**TASK STATEMENT:** Reproduce every line in the material below that holds "cours".

[[ AVAILABLE RECORDS, beginning ]]

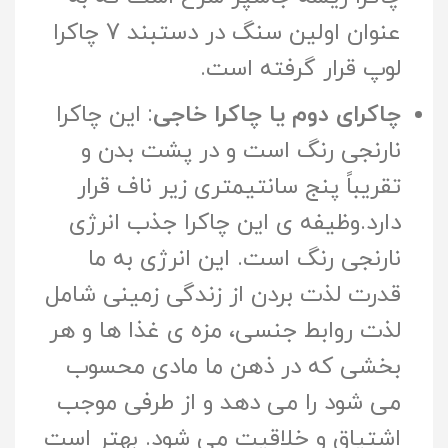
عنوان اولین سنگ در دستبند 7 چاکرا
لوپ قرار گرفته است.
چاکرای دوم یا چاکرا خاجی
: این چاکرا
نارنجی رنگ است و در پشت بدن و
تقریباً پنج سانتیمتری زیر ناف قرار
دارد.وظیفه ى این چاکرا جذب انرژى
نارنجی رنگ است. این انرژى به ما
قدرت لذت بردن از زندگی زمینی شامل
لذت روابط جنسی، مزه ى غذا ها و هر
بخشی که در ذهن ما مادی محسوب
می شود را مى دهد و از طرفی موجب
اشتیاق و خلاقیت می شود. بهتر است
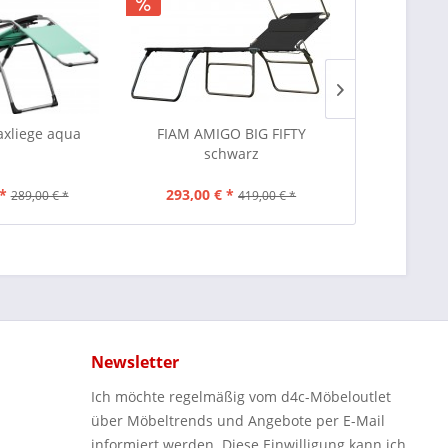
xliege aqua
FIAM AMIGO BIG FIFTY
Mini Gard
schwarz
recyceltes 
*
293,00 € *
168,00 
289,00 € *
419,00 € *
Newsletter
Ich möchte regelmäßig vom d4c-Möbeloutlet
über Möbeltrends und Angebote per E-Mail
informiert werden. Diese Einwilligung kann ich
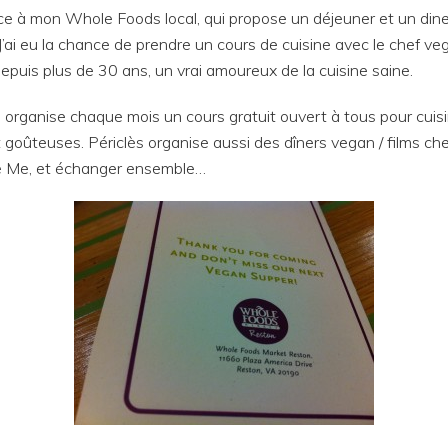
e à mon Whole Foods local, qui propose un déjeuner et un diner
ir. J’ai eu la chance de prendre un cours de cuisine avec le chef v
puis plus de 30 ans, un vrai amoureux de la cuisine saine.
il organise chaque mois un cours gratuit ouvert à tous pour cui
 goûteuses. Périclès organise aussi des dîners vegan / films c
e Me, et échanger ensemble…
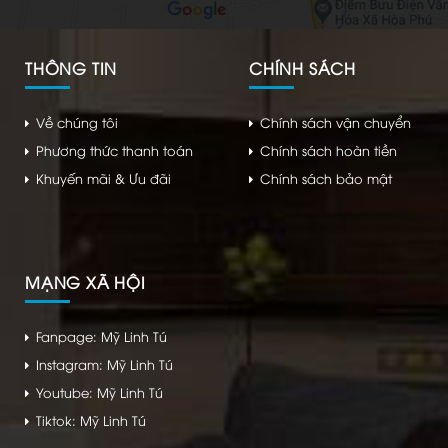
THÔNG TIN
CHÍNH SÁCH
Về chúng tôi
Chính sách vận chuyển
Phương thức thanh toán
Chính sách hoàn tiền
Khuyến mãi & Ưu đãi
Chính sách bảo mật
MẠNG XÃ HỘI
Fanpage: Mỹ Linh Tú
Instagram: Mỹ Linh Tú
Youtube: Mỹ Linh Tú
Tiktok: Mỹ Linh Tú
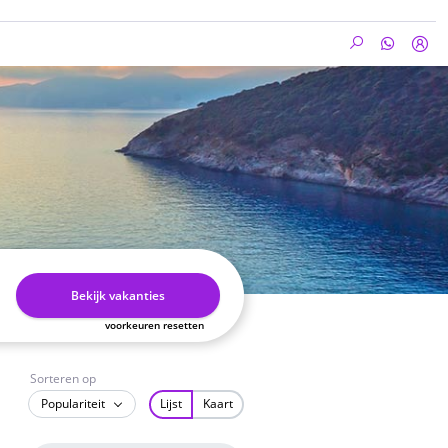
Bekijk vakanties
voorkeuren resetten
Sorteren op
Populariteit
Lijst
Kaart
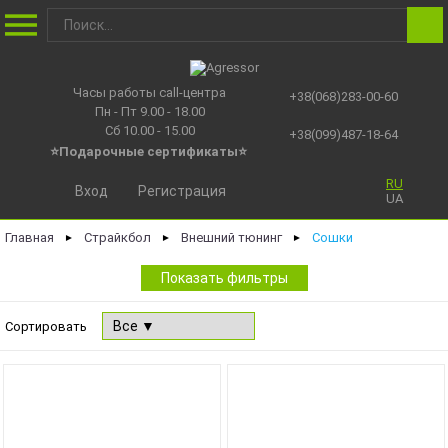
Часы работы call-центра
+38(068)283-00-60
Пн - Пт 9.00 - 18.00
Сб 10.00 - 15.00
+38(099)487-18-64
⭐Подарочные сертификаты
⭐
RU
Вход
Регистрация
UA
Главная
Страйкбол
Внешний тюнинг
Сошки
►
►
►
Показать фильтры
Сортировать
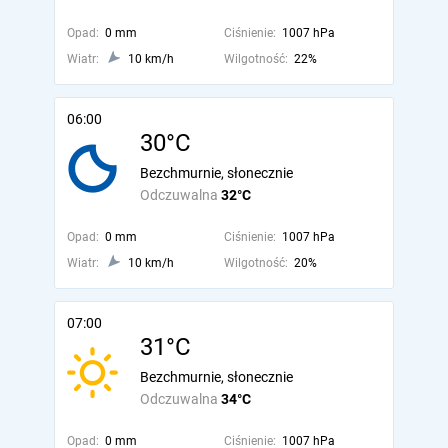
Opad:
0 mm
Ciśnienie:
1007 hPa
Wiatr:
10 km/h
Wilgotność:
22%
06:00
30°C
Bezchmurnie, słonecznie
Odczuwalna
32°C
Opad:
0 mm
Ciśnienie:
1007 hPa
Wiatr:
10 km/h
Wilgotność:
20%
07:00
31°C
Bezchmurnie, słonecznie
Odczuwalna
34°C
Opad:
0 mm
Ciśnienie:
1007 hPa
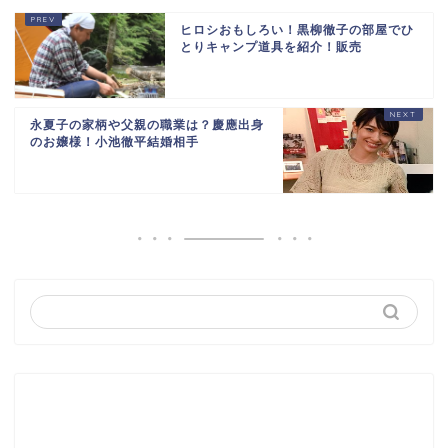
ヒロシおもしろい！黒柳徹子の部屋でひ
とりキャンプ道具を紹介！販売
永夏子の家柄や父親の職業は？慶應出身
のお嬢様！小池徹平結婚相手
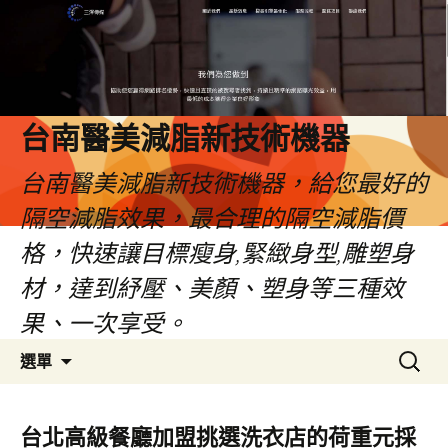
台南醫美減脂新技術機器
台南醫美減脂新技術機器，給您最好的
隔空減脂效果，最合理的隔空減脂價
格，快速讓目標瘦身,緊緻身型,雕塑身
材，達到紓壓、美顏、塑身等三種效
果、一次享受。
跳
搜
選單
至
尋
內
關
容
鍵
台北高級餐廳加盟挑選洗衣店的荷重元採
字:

[[ AVAILABLE RECORDS, end ]]

**WORKED SOLUTION:**
ir. J’ai eu la chance de prendre un cours de cuisine avec le chef v
il organise chaque mois un cours gratuit ouvert à tous pour cui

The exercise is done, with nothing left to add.